What needs to be done:
From the records below, return every line containing the word "Sekolah".

Transcribed page contents
━━━━━━━━

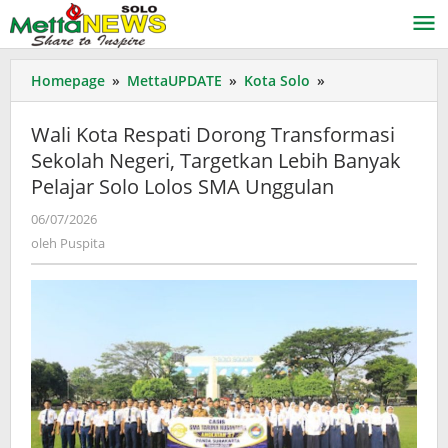
Lewati
ke
konten
Wali
Homepage
»
MettaUPDATE
»
Kota Solo
»
Kota
Respati
Wali Kota Respati Dorong Transformasi
Dorong
Sekolah Negeri, Targetkan Lebih Banyak
Transformasi
Pelajar Solo Lolos SMA Unggulan
Sekolah
Negeri,
oleh
06/07/2026
Targetkan
Puspita
oleh
Puspita
Lebih
Banyak
Pelajar
Solo
Lolos
SMA
Unggulan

━━━━━━━━

Answer box:
Sekolah Negeri, Targetkan Lebih Banyak
Sekolah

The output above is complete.